WORK TO BE COMPLETED — Throughout the entries below, report every line where "okozott" is found.

Transcribed page contents —
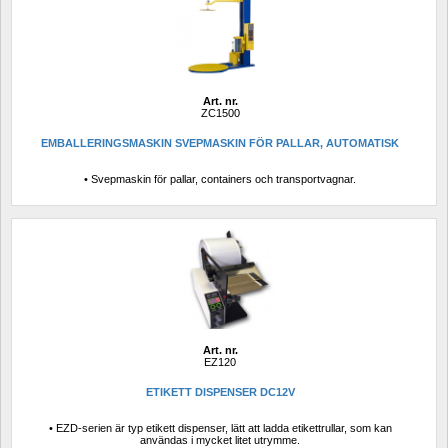
Art. nr.
ZC1500
EMBALLERINGSMASKIN SVEPMASKIN FÖR PALLAR, AUTOMATISK
• Svepmaskin för pallar, containers och transportvagnar.
Art. nr.
EZ120
ETIKETT DISPENSER DC12V 
• EZD-serien är typ etikett dispenser, lätt att ladda etikettrullar, som kan 
användas i mycket litet utrymme.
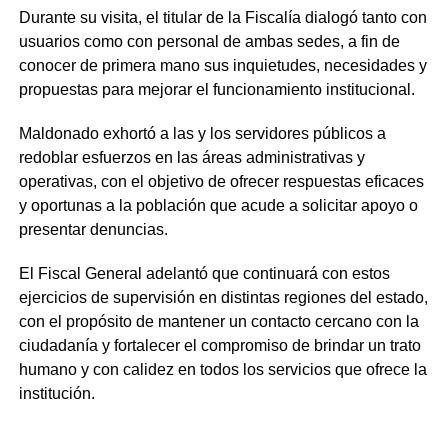
Durante su visita, el titular de la Fiscalía dialogó tanto con
usuarios como con personal de ambas sedes, a fin de
conocer de primera mano sus inquietudes, necesidades y
propuestas para mejorar el funcionamiento institucional.
Maldonado exhortó a las y los servidores públicos a
redoblar esfuerzos en las áreas administrativas y
operativas, con el objetivo de ofrecer respuestas eficaces
y oportunas a la población que acude a solicitar apoyo o
presentar denuncias.
El Fiscal General adelantó que continuará con estos
ejercicios de supervisión en distintas regiones del estado,
con el propósito de mantener un contacto cercano con la
ciudadanía y fortalecer el compromiso de brindar un trato
humano y con calidez en todos los servicios que ofrece la
institución.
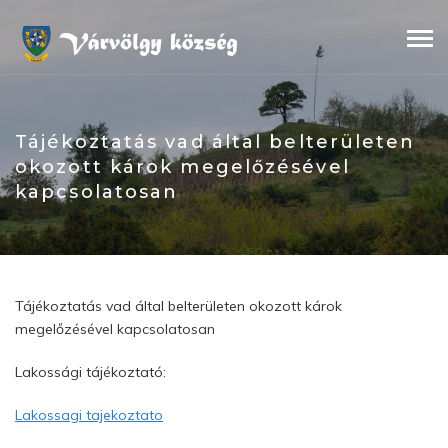
Skip
to
content
Tájékoztatás vad által belterületen
okozott károk megelőzésével
kapcsolatosan
Tájékoztatás vad által belterületen okozott károk
megelőzésével kapcsolatosan
Lakossági tájékoztató:
Lakossagi tajekoztato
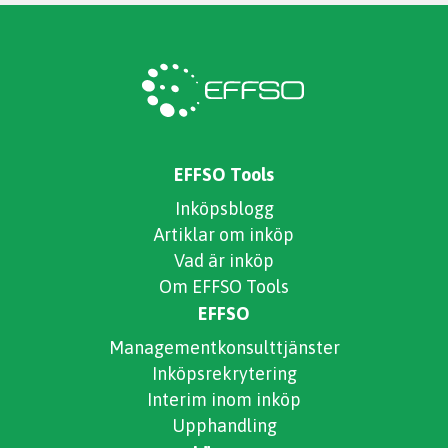
EFFSO Tools
Inköpsblogg
Artiklar om inköp
Vad är inköp
Om EFFSO Tools
EFFSO
Managementkonsulttjänster
Inköpsrekrytering
Interim inom inköp
Upphandling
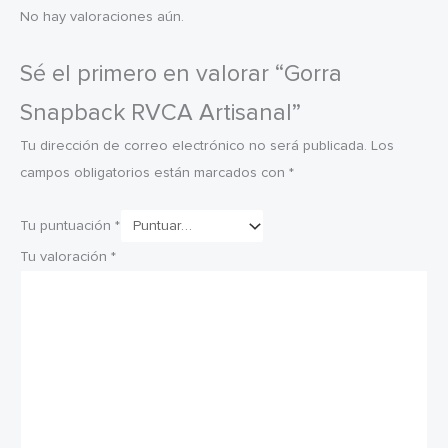
No hay valoraciones aún.
Sé el primero en valorar “Gorra
Snapback RVCA Artisanal”
Tu dirección de correo electrónico no será publicada.
Los
campos obligatorios están marcados con
*
Tu puntuación
*
Tu valoración
*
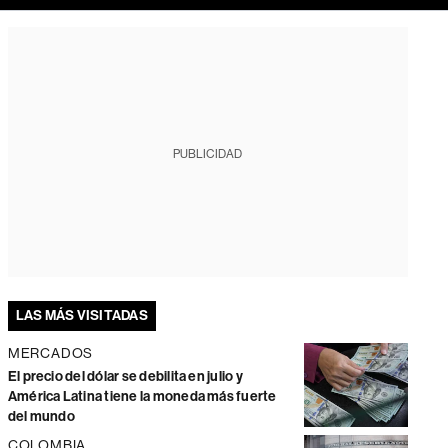
PUBLICIDAD
LAS MÁS VISITADAS
MERCADOS
El precio del dólar se debilita en julio y
América Latina tiene la moneda más fuerte
del mundo
COLOMBIA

SOLUTION TO THIS TASK —
okozott károk megelőzésével
Tájékoztatás vad által belterületen okozott károk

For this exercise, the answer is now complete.